When you start anything in life you need to begin on the right foot, and writing is no different.

Start as you mean to go on.

This means your thoughts and habits must be right to begin with.  It's no good writing if you don't think you're a writer to begin with.  You're probably doing this already, but for those writers who may be just starting out, or may need a little extra help, let's start at the basics.

Preparation is Key

In order to prepare yourself properly you need the right equipment.  Any photographer will tell you you need a good camera to take pictures, just like a cyclist needs a bike.  Otherwise it's a non-starter.

The first step is taking yourself seriously.  Then you need the right kit, before you take the plunge and start writing.  Once you've got this part sorted, then you can start thinking about your mindset. 

Writing Tool Checklist

If you're fortunate enough to have been given a lot of your writing equipment, still try and assign some kind of monetary value, like reading more books, or buying yourself a journal. 

Let's get started.

1. PC or Laptop

There was a time the writer's would have used nothing but ink and paper, or even a typewriter.  But these days most writer's use a laptop or PC to get their work done.  You don't need to spend a fortune.  But you might want to think about spending a little bit extra on a good keyboard.  A good keyboard should respond to your fingertips hitting the keys immediately, and shouldn't feel uncomfortable to type on. 

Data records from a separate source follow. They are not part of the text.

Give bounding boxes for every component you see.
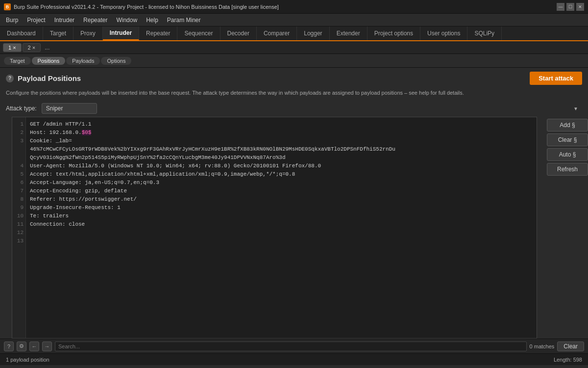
code-line-11: Connection: close: [30, 220, 533, 229]
code-line-8: Referer: https://portswigger.net/: [30, 195, 533, 204]
menu-item-intruder[interactable]: Intruder: [50, 15, 78, 25]
menu-bar: Burp Project Intruder Repeater Window He…: [0, 14, 588, 26]
attack-type-select[interactable]: Sniper Battering ram Pitchfork Cluster b…: [42, 103, 97, 114]
window-controls: — ☐ ✕: [557, 3, 584, 11]
back-button[interactable]: ←: [29, 342, 39, 351]
attack-type-wrapper: Sniper Battering ram Pitchfork Cluster b…: [42, 103, 582, 114]
nav-tab-sequencer[interactable]: Sequencer: [177, 26, 220, 40]
refresh-button[interactable]: Refresh: [547, 163, 588, 176]
help-icon-btn[interactable]: ?: [4, 342, 14, 351]
nav-tab-decoder[interactable]: Decoder: [220, 26, 257, 40]
side-buttons: Add § Clear § Auto § Refresh: [543, 117, 588, 339]
menu-item-project[interactable]: Project: [23, 15, 49, 25]
nav-tab-extender[interactable]: Extender: [330, 26, 368, 40]
page-tabs: 1 × 2 × ...: [0, 41, 588, 54]
close-button[interactable]: ✕: [576, 3, 584, 11]
length-display: Length: 598: [554, 357, 582, 363]
section-title: Payload Positions: [18, 74, 81, 82]
clear-section-button[interactable]: Clear §: [547, 133, 588, 146]
subtab-target[interactable]: Target: [4, 57, 31, 65]
page-tab-2[interactable]: 2 ×: [23, 43, 41, 52]
window-title: Burp Suite Professional v2021.4.2 - Temp…: [14, 4, 279, 10]
nav-tab-comparer[interactable]: Comparer: [257, 26, 297, 40]
code-line-3: Cookie: _lab=: [30, 137, 533, 145]
help-button[interactable]: ?: [6, 75, 14, 82]
page-tab-1[interactable]: 1 ×: [3, 43, 22, 52]
maximize-button[interactable]: ☐: [566, 3, 574, 11]
code-line-13: [30, 237, 533, 245]
status-bar: 1 payload position Length: 598: [0, 353, 588, 365]
attack-type-row: Attack type: Sniper Battering ram Pitchf…: [0, 101, 588, 117]
nav-tab-proxy[interactable]: Proxy: [74, 26, 103, 40]
clear-search-button[interactable]: Clear: [557, 342, 584, 351]
page-tab-more[interactable]: ...: [42, 43, 52, 52]
code-line-10: Te: trailers: [30, 212, 533, 220]
minimize-button[interactable]: —: [557, 3, 564, 11]
code-line-5: Accept: text/html,application/xhtml+xml,…: [30, 170, 533, 179]
code-line-3c: QcyV03ioNgg%2fWn2p514S5piMyRWphpUjSnY%2f…: [30, 154, 533, 162]
code-line-3b: 46%7cMCwCFCyLOsGRT9rWDB8Vek%2bYIXxg9rF3G…: [30, 145, 533, 154]
title-bar: B Burp Suite Professional v2021.4.2 - Te…: [0, 0, 588, 14]
code-line-9: Upgrade-Insecure-Requests: 1: [30, 204, 533, 212]
search-input[interactable]: [55, 342, 527, 351]
section-header: ? Payload Positions Start attack: [0, 68, 588, 87]
forward-button[interactable]: →: [42, 342, 52, 351]
auto-section-button[interactable]: Auto §: [547, 148, 588, 161]
menu-item-help[interactable]: Help: [142, 15, 162, 25]
menu-item-repeater[interactable]: Repeater: [79, 15, 111, 25]
line-numbers: 1 2 3 4 5 6 7 8 9 10 11 12 13: [12, 117, 26, 339]
editor-wrapper: 1 2 3 4 5 6 7 8 9 10 11 12 13 GET /admi: [0, 117, 588, 339]
nav-tab-user-options[interactable]: User options: [420, 26, 467, 40]
bottom-bar: ? ⚙ ← → 0 matches Clear: [0, 339, 588, 353]
matches-badge: 0 matches: [530, 343, 555, 349]
nav-tab-intruder[interactable]: Intruder: [103, 26, 139, 40]
add-section-button[interactable]: Add §: [547, 119, 588, 131]
description-text: Configure the positions where payloads w…: [0, 87, 588, 101]
nav-tab-sqlipy[interactable]: SQLiPy: [467, 26, 502, 40]
code-text[interactable]: GET /admin HTTP/1.1Host: 192.168.0.$0$Co…: [26, 117, 537, 339]
code-line-12: [30, 229, 533, 237]
menu-item-window[interactable]: Window: [112, 15, 141, 25]
nav-tab-dashboard[interactable]: Dashboard: [0, 26, 43, 40]
code-line-7: Accept-Encoding: gzip, deflate: [30, 187, 533, 195]
nav-tab-project-options[interactable]: Project options: [368, 26, 420, 40]
menu-item-paramminer[interactable]: Param Miner: [163, 15, 205, 25]
sub-tabs: Target Positions Payloads Options: [0, 54, 588, 68]
subtab-payloads[interactable]: Payloads: [66, 57, 100, 65]
code-line-2: Host: 192.168.0.$0$: [30, 129, 533, 137]
payload-count: 1 payload position: [6, 357, 49, 363]
nav-tabs: Dashboard Target Proxy Intruder Repeater…: [0, 26, 588, 41]
code-line-1: GET /admin HTTP/1.1: [30, 120, 533, 129]
code-editor[interactable]: 1 2 3 4 5 6 7 8 9 10 11 12 13 GET /admi: [12, 117, 537, 339]
app-icon: B: [4, 3, 11, 10]
code-line-4: User-Agent: Mozilla/5.0 (Windows NT 10.0…: [30, 162, 533, 170]
nav-tab-target[interactable]: Target: [43, 26, 74, 40]
settings-icon-btn[interactable]: ⚙: [17, 342, 26, 351]
nav-tab-logger[interactable]: Logger: [297, 26, 329, 40]
nav-tab-repeater[interactable]: Repeater: [139, 26, 177, 40]
main-content: ? Payload Positions Start attack Configu…: [0, 68, 588, 353]
attack-type-label: Attack type:: [6, 105, 37, 112]
code-line-6: Accept-Language: ja,en-US;q=0.7,en;q=0.3: [30, 179, 533, 187]
menu-item-burp[interactable]: Burp: [2, 15, 22, 25]
start-attack-button[interactable]: Start attack: [530, 72, 582, 85]
editor-and-side: 1 2 3 4 5 6 7 8 9 10 11 12 13 GET /admi: [6, 117, 588, 339]
subtab-options[interactable]: Options: [101, 57, 131, 65]
subtab-positions[interactable]: Positions: [32, 57, 66, 65]
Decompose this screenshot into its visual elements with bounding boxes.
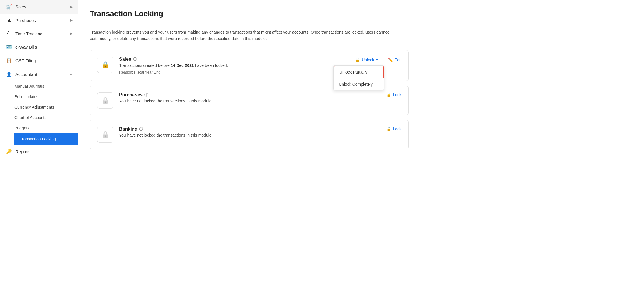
purchases-lock-icon: 🔒: [101, 97, 109, 104]
chevron-right-icon-purchases: ▶: [70, 18, 73, 22]
unlock-button[interactable]: 🔓 Unlock ▼: [355, 58, 379, 62]
module-card-banking: 🔒 Banking ⓘ You have not locked the tran…: [90, 120, 409, 149]
sidebar-item-bulk-update[interactable]: Bulk Update: [14, 91, 78, 102]
gst-filing-icon: 📋: [6, 58, 12, 63]
chevron-down-icon-accountant: ▼: [69, 72, 73, 76]
sales-lock-date: 14 Dec 2021: [171, 63, 194, 68]
module-card-sales: 🔒 Sales ⓘ Transactions created before 14…: [90, 50, 409, 81]
accountant-icon: 👤: [6, 72, 12, 77]
purchases-icon: 🛍: [6, 18, 12, 23]
purchases-module-actions: 🔒 Lock: [386, 92, 401, 97]
sidebar-item-transaction-locking[interactable]: Transaction Locking: [14, 133, 78, 145]
dropdown-item-unlock-partially[interactable]: Unlock Partially: [334, 66, 384, 78]
sidebar-label-reports: Reports: [15, 149, 31, 154]
sales-info-icon[interactable]: ⓘ: [133, 57, 137, 62]
sidebar-label-time-tracking: Time Tracking: [15, 31, 43, 36]
purchases-module-name: Purchases ⓘ: [119, 92, 386, 98]
banking-info-icon[interactable]: ⓘ: [139, 126, 143, 132]
purchases-module-desc: You have not locked the transactions in …: [119, 99, 386, 103]
sales-lock-icon: 🔒: [101, 61, 109, 69]
sidebar-item-chart-of-accounts[interactable]: Chart of Accounts: [14, 112, 78, 123]
currency-adjustments-label: Currency Adjustments: [14, 105, 54, 109]
reports-icon: 🔑: [6, 149, 12, 154]
sidebar-item-accountant[interactable]: 👤 Accountant ▼: [0, 67, 78, 81]
sidebar-item-eway-bills[interactable]: 🪪 e-Way Bills: [0, 40, 78, 54]
time-tracking-icon: ⏱: [6, 31, 12, 36]
sidebar-item-purchases[interactable]: 🛍 Purchases ▶: [0, 14, 78, 27]
purchases-lock-icon-wrap: 🔒: [97, 92, 113, 109]
budgets-label: Budgets: [14, 126, 29, 130]
purchases-module-info: Purchases ⓘ You have not locked the tran…: [119, 92, 386, 103]
sidebar-item-currency-adjustments[interactable]: Currency Adjustments: [14, 102, 78, 112]
accountant-subnav: Manual Journals Bulk Update Currency Adj…: [0, 81, 78, 145]
sales-module-actions: 🔓 Unlock ▼ ✏️ Edit Unlock Partially Unlo…: [355, 57, 401, 63]
sales-module-name: Sales ⓘ: [119, 57, 355, 62]
manual-journals-label: Manual Journals: [14, 84, 44, 89]
banking-lock-icon-wrap: 🔒: [97, 126, 113, 143]
sidebar: 🛒 Sales ▶ 🛍 Purchases ▶ ⏱ Time Tracking …: [0, 0, 78, 286]
chevron-right-icon-tt: ▶: [70, 32, 73, 36]
sidebar-label-eway-bills: e-Way Bills: [15, 45, 37, 50]
sales-lock-icon-wrap: 🔒: [97, 57, 113, 73]
purchases-info-icon[interactable]: ⓘ: [144, 92, 148, 98]
unlock-chevron-icon: ▼: [376, 58, 379, 61]
unlock-lock-icon: 🔓: [355, 58, 360, 62]
sidebar-label-purchases: Purchases: [15, 18, 36, 23]
chevron-right-icon: ▶: [70, 5, 73, 9]
sidebar-item-sales[interactable]: 🛒 Sales ▶: [0, 0, 78, 14]
unlock-dropdown: Unlock Partially Unlock Completely: [333, 65, 384, 90]
page-description: Transaction locking prevents you and you…: [90, 29, 394, 42]
transaction-locking-label: Transaction Locking: [20, 137, 56, 141]
sidebar-label-sales: Sales: [15, 4, 26, 9]
sales-module-reason: Reason: Fiscal Year End.: [119, 70, 355, 74]
sidebar-item-time-tracking[interactable]: ⏱ Time Tracking ▶: [0, 27, 78, 40]
edit-button[interactable]: ✏️ Edit: [388, 58, 401, 62]
banking-lock-btn-icon: 🔒: [386, 126, 391, 131]
banking-module-desc: You have not locked the transactions in …: [119, 133, 386, 138]
sales-module-desc: Transactions created before 14 Dec 2021 …: [119, 63, 355, 68]
banking-module-actions: 🔒 Lock: [386, 126, 401, 131]
banking-lock-icon: 🔒: [101, 131, 109, 138]
edit-pencil-icon: ✏️: [388, 58, 393, 62]
title-divider: [90, 23, 632, 23]
banking-module-name: Banking ⓘ: [119, 126, 386, 132]
sales-module-info: Sales ⓘ Transactions created before 14 D…: [119, 57, 355, 74]
sidebar-item-reports[interactable]: 🔑 Reports: [0, 145, 78, 158]
banking-lock-button[interactable]: 🔒 Lock: [386, 126, 401, 131]
chart-of-accounts-label: Chart of Accounts: [14, 115, 47, 120]
page-title: Transaction Locking: [90, 9, 632, 18]
sidebar-item-manual-journals[interactable]: Manual Journals: [14, 81, 78, 91]
bulk-update-label: Bulk Update: [14, 94, 37, 99]
purchases-lock-btn-icon: 🔒: [386, 92, 391, 97]
sales-icon: 🛒: [6, 4, 12, 10]
sidebar-label-accountant: Accountant: [15, 72, 37, 77]
main-content: Transaction Locking Transaction locking …: [78, 0, 644, 286]
sidebar-item-budgets[interactable]: Budgets: [14, 123, 78, 133]
purchases-lock-button[interactable]: 🔒 Lock: [386, 92, 401, 97]
sidebar-label-gst-filing: GST Filing: [15, 58, 36, 63]
banking-module-info: Banking ⓘ You have not locked the transa…: [119, 126, 386, 138]
dropdown-item-unlock-completely[interactable]: Unlock Completely: [334, 78, 384, 90]
eway-bills-icon: 🪪: [6, 44, 12, 50]
sidebar-item-gst-filing[interactable]: 📋 GST Filing: [0, 54, 78, 67]
actions-separator: [383, 57, 383, 63]
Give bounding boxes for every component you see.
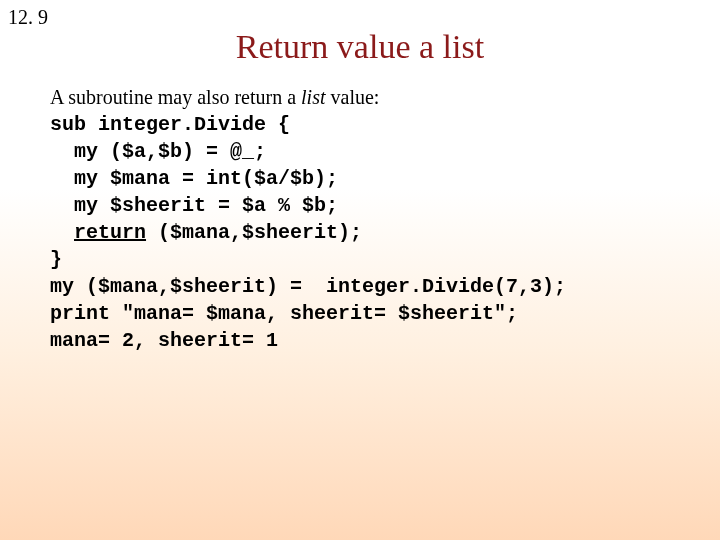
- code-return-keyword: return: [74, 221, 146, 244]
- code-block: sub integer.Divide { my ($a,$b) = @_; my…: [50, 111, 690, 354]
- code-line-6: }: [50, 248, 62, 271]
- code-line-3: my $mana = int($a/$b);: [50, 167, 338, 190]
- code-line-8: print "mana= $mana, sheerit= $sheerit";: [50, 302, 518, 325]
- code-line-4: my $sheerit = $a % $b;: [50, 194, 338, 217]
- intro-post: value:: [326, 86, 380, 108]
- slide-title: Return value a list: [0, 28, 720, 66]
- code-line-1: sub integer.Divide {: [50, 113, 290, 136]
- intro-pre: A subroutine may also return a: [50, 86, 301, 108]
- code-line-7: my ($mana,$sheerit) = integer.Divide(7,3…: [50, 275, 566, 298]
- code-line-2: my ($a,$b) = @_;: [50, 140, 266, 163]
- code-line-9: mana= 2, sheerit= 1: [50, 329, 278, 352]
- intro-italic: list: [301, 86, 325, 108]
- slide-content: A subroutine may also return a list valu…: [50, 84, 690, 354]
- code-line-5-indent: [50, 221, 74, 244]
- code-line-5-rest: ($mana,$sheerit);: [146, 221, 362, 244]
- intro-line: A subroutine may also return a list valu…: [50, 84, 690, 111]
- slide-number: 12. 9: [8, 6, 48, 29]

A lot of writer's use more than one machine, often purchasing a PC and Netbook.  This is because Netbooks are cheap and easy to carry around. 

A lot of author's have gone old school, and have bought typewriter's or word processors to write their first drafts.  Machines like the Alphasmart NEO Word Processor allow you to see a few lines at a time, and don't include spell or grammar checkers.  It's a great little device because it runs on AA batteries and can be easily carried around with you.

2. A Location to Write

Wherever you choose to write make sure it won't affect your health permanently.  Sitting in a bad position can have serious health consequences that can be easily solved by having the right office set up. 

I use a simple desk and chair as my current writing location, and also give myself time to stretch in between typing.  There are plenty of things you can buy to alleviate any discomfort when you type.  Such as an ergonomic keyboard, mouse, desk and chair to help you sit in a better position. 

Something else to think about is how much time you spend writing.  You could try an hour long session with plenty of small breaks in between so you can get up and stretch your legs.  

3. Read Regularly

Stephen King is a firm believer that all writers should read a lot and write a lot.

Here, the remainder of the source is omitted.